Frente a la furiosa acusación de Mateo, el siempre imponente Hugo Heredia se quedó en un inusual silencio.

Aunque en el fondo sentía cierta satisfacción egoísta por lo que implicaba esa confusión, sabía que si intentaba explicarse en ese momento, la situación sería increíblemente humillante para Vera.

Prefería cargar con el odio de Mateo antes que exponer los vergonzosos detalles de la noche anterior.

Mateo caminaba de un lado a otro, consumido por la frustración, hasta que Isadora Heredia llegó con la ropa. La presencia de alguien más hizo que el rostro de Mateo se relajara un poco.

Hugo despachó a su hermana menor, subió él mismo a entregar la ropa y volvió a bajar para sentarse frente a Mateo, en total silencio.

Cuando Vera terminó de arreglarse y bajó las escaleras, se encontró con una escena surrealista: su imponente y elegante mentor estaba rojo de ira, mientras que Hugo Heredia, el temido magnate, estaba sentado con la cabeza baja, luciendo casi lastimero.

—Mateo, alguien me tendió una trampa —explicó Vera mientras bajaba—. No era conveniente que él me llevara al hospital.

Echó un vistazo rápido a Hugo. La verdad era que no habían hecho nada la noche anterior. Hugo la había obligado a tomar jarras enteras de agua para diluir los efectos de la droga. Y cuando el calor se volvió insoportable, él mismo se metió en la bañera con agua helada y dejó que ella lo abrazara para bajarle la temperatura.

Claro que recordar los besos desesperados que se dieron seguía poniéndola nerviosa. Apretó los labios y desvió la mirada.

Hugo, captando la indirecta, se levantó de inmediato y se excusó para ir a la planta alta, dejándolos solos.

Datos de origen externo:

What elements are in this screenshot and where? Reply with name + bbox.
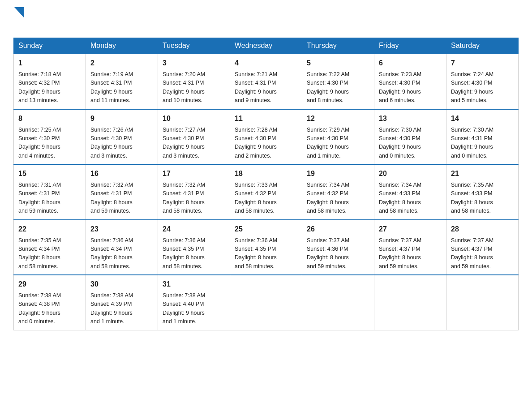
day-info: Sunrise: 7:19 AM Sunset: 4:31 PM Dayligh…: [90, 70, 153, 105]
calendar-cell: 14Sunrise: 7:30 AM Sunset: 4:31 PM Dayli…: [446, 109, 519, 165]
calendar-cell: 4Sunrise: 7:21 AM Sunset: 4:31 PM Daylig…: [230, 54, 302, 109]
day-info: Sunrise: 7:37 AM Sunset: 4:36 PM Dayligh…: [307, 236, 369, 271]
day-info: Sunrise: 7:38 AM Sunset: 4:40 PM Dayligh…: [163, 291, 225, 326]
day-number: 19: [307, 168, 369, 179]
day-number: 14: [451, 113, 514, 124]
day-number: 20: [379, 168, 442, 179]
calendar-cell: 16Sunrise: 7:32 AM Sunset: 4:31 PM Dayli…: [86, 164, 158, 220]
calendar-cell: 23Sunrise: 7:36 AM Sunset: 4:34 PM Dayli…: [86, 220, 158, 275]
day-number: 15: [18, 168, 81, 179]
day-info: Sunrise: 7:25 AM Sunset: 4:30 PM Dayligh…: [18, 126, 81, 161]
day-info: Sunrise: 7:20 AM Sunset: 4:31 PM Dayligh…: [163, 70, 225, 105]
day-number: 3: [163, 58, 225, 68]
day-info: Sunrise: 7:22 AM Sunset: 4:30 PM Dayligh…: [307, 70, 369, 105]
weekday-header-wednesday: Wednesday: [230, 38, 302, 54]
day-info: Sunrise: 7:18 AM Sunset: 4:32 PM Dayligh…: [18, 70, 81, 105]
calendar-cell: 25Sunrise: 7:36 AM Sunset: 4:35 PM Dayli…: [230, 220, 302, 275]
day-info: Sunrise: 7:37 AM Sunset: 4:37 PM Dayligh…: [451, 236, 514, 271]
day-number: 10: [163, 113, 225, 124]
calendar-cell: 2Sunrise: 7:19 AM Sunset: 4:31 PM Daylig…: [86, 54, 158, 109]
day-number: 23: [90, 224, 153, 235]
day-number: 29: [18, 279, 81, 290]
day-info: Sunrise: 7:34 AM Sunset: 4:33 PM Dayligh…: [379, 181, 442, 216]
day-number: 22: [18, 224, 81, 235]
calendar-cell: 21Sunrise: 7:35 AM Sunset: 4:33 PM Dayli…: [446, 164, 519, 220]
weekday-header-tuesday: Tuesday: [158, 38, 230, 54]
calendar-cell: 5Sunrise: 7:22 AM Sunset: 4:30 PM Daylig…: [302, 54, 374, 109]
day-info: Sunrise: 7:31 AM Sunset: 4:31 PM Dayligh…: [18, 181, 81, 216]
day-info: Sunrise: 7:34 AM Sunset: 4:32 PM Dayligh…: [307, 181, 369, 216]
day-number: 28: [451, 224, 514, 235]
day-number: 1: [18, 58, 81, 68]
weekday-header-saturday: Saturday: [446, 38, 519, 54]
day-number: 12: [307, 113, 369, 124]
day-info: Sunrise: 7:30 AM Sunset: 4:30 PM Dayligh…: [379, 126, 442, 161]
day-number: 2: [90, 58, 153, 68]
day-info: Sunrise: 7:24 AM Sunset: 4:30 PM Dayligh…: [451, 70, 514, 105]
calendar-cell: 20Sunrise: 7:34 AM Sunset: 4:33 PM Dayli…: [374, 164, 446, 220]
day-number: 11: [235, 113, 297, 124]
day-info: Sunrise: 7:29 AM Sunset: 4:30 PM Dayligh…: [307, 126, 369, 161]
day-number: 6: [379, 58, 442, 68]
calendar-cell: 15Sunrise: 7:31 AM Sunset: 4:31 PM Dayli…: [14, 164, 86, 220]
day-info: Sunrise: 7:36 AM Sunset: 4:35 PM Dayligh…: [235, 236, 297, 271]
calendar-cell: [302, 275, 374, 330]
calendar-cell: 24Sunrise: 7:36 AM Sunset: 4:35 PM Dayli…: [158, 220, 230, 275]
day-number: 13: [379, 113, 442, 124]
calendar-cell: 22Sunrise: 7:35 AM Sunset: 4:34 PM Dayli…: [14, 220, 86, 275]
day-info: Sunrise: 7:38 AM Sunset: 4:39 PM Dayligh…: [90, 291, 153, 326]
day-info: Sunrise: 7:32 AM Sunset: 4:31 PM Dayligh…: [90, 181, 153, 216]
logo: [13, 9, 24, 33]
day-number: 26: [307, 224, 369, 235]
day-number: 17: [163, 168, 225, 179]
calendar-cell: 31Sunrise: 7:38 AM Sunset: 4:40 PM Dayli…: [158, 275, 230, 330]
day-number: 8: [18, 113, 81, 124]
day-number: 16: [90, 168, 153, 179]
day-info: Sunrise: 7:38 AM Sunset: 4:38 PM Dayligh…: [18, 291, 81, 326]
weekday-header-row: SundayMondayTuesdayWednesdayThursdayFrid…: [14, 38, 519, 54]
calendar-cell: 3Sunrise: 7:20 AM Sunset: 4:31 PM Daylig…: [158, 54, 230, 109]
calendar-cell: 8Sunrise: 7:25 AM Sunset: 4:30 PM Daylig…: [14, 109, 86, 165]
calendar-cell: 26Sunrise: 7:37 AM Sunset: 4:36 PM Dayli…: [302, 220, 374, 275]
page-header: [13, 9, 519, 33]
calendar-cell: 11Sunrise: 7:28 AM Sunset: 4:30 PM Dayli…: [230, 109, 302, 165]
calendar-cell: 10Sunrise: 7:27 AM Sunset: 4:30 PM Dayli…: [158, 109, 230, 165]
weekday-header-sunday: Sunday: [14, 38, 86, 54]
day-info: Sunrise: 7:37 AM Sunset: 4:37 PM Dayligh…: [379, 236, 442, 271]
calendar-week-row: 29Sunrise: 7:38 AM Sunset: 4:38 PM Dayli…: [14, 275, 519, 330]
calendar-cell: 30Sunrise: 7:38 AM Sunset: 4:39 PM Dayli…: [86, 275, 158, 330]
day-number: 9: [90, 113, 153, 124]
day-number: 30: [90, 279, 153, 290]
calendar-cell: 28Sunrise: 7:37 AM Sunset: 4:37 PM Dayli…: [446, 220, 519, 275]
calendar-week-row: 8Sunrise: 7:25 AM Sunset: 4:30 PM Daylig…: [14, 109, 519, 165]
calendar-cell: [374, 275, 446, 330]
day-number: 25: [235, 224, 297, 235]
calendar-cell: 29Sunrise: 7:38 AM Sunset: 4:38 PM Dayli…: [14, 275, 86, 330]
calendar-cell: 1Sunrise: 7:18 AM Sunset: 4:32 PM Daylig…: [14, 54, 86, 109]
calendar-week-row: 22Sunrise: 7:35 AM Sunset: 4:34 PM Dayli…: [14, 220, 519, 275]
day-number: 18: [235, 168, 297, 179]
day-number: 21: [451, 168, 514, 179]
calendar-cell: 9Sunrise: 7:26 AM Sunset: 4:30 PM Daylig…: [86, 109, 158, 165]
day-info: Sunrise: 7:28 AM Sunset: 4:30 PM Dayligh…: [235, 126, 297, 161]
calendar-cell: 7Sunrise: 7:24 AM Sunset: 4:30 PM Daylig…: [446, 54, 519, 109]
svg-marker-0: [14, 7, 24, 18]
day-number: 4: [235, 58, 297, 68]
day-info: Sunrise: 7:23 AM Sunset: 4:30 PM Dayligh…: [379, 70, 442, 105]
day-info: Sunrise: 7:35 AM Sunset: 4:34 PM Dayligh…: [18, 236, 81, 271]
day-info: Sunrise: 7:30 AM Sunset: 4:31 PM Dayligh…: [451, 126, 514, 161]
day-info: Sunrise: 7:36 AM Sunset: 4:34 PM Dayligh…: [90, 236, 153, 271]
calendar-cell: 18Sunrise: 7:33 AM Sunset: 4:32 PM Dayli…: [230, 164, 302, 220]
day-number: 5: [307, 58, 369, 68]
day-info: Sunrise: 7:26 AM Sunset: 4:30 PM Dayligh…: [90, 126, 153, 161]
calendar-cell: 13Sunrise: 7:30 AM Sunset: 4:30 PM Dayli…: [374, 109, 446, 165]
calendar-week-row: 15Sunrise: 7:31 AM Sunset: 4:31 PM Dayli…: [14, 164, 519, 220]
day-number: 31: [163, 279, 225, 290]
calendar-cell: 6Sunrise: 7:23 AM Sunset: 4:30 PM Daylig…: [374, 54, 446, 109]
calendar-cell: [230, 275, 302, 330]
weekday-header-friday: Friday: [374, 38, 446, 54]
day-info: Sunrise: 7:36 AM Sunset: 4:35 PM Dayligh…: [163, 236, 225, 271]
day-number: 27: [379, 224, 442, 235]
calendar-cell: 17Sunrise: 7:32 AM Sunset: 4:31 PM Dayli…: [158, 164, 230, 220]
day-info: Sunrise: 7:21 AM Sunset: 4:31 PM Dayligh…: [235, 70, 297, 105]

Vera se sentó junto a Mateo y tiró suavemente de la manga de su camisa, como cuando era una adolescente.

—Tengo alergia a muchísimos medicamentos, no podían hacerme un lavado gástrico. Iba a ir al bar del amigo de Lucas, pero… bueno, la situación empeoró. Podría haber terminado en la cama con un prostituto o… al final no pasó nada malo, ¿verdad?

Vera vio la mirada afilada de su mentor y no se atrevió a terminar la frase. Asumía que Hugo ya le había explicado todo con lujo de detalles, así que habló con cierta ambigüedad.

Mateo soltó una risa seca e incrédula. ¿La princesita se había vuelto tan audaz que planeaba acostarse con un cualquiera?

Pero en un parpadeo, la furia en sus ojos fue reemplazada por la culpa. Suspiró profundamente, reprochándose a sí mismo.

—Es mi culpa. Debí haber vuelto al país antes para cuidarte —Mateo exhaló el humo del cigarrillo que acababa de encender con expresión sombría—. ¿Quién te hizo esto? Lo voy a destruir.

Vera bajó la mirada. El asunto involucraba a Valeria Ponce, y no quería que Mateo interviniera. Su mentor no era de los que solo lanzaban amenazas vacías; si se metía, haría que los responsables desaparecieran del mapa.

Mateo notó sus reservas y agitó la mano.

—Dejaremos eso para después. Dime, ¿qué planeas hacer con Hugo Heredia? ¿Fue solo un juego?

—Eh…

¿Eh? ¿Desde cuándo unos cuantos besos bajo los efectos de una droga exigían matrimonio o un compromiso formal?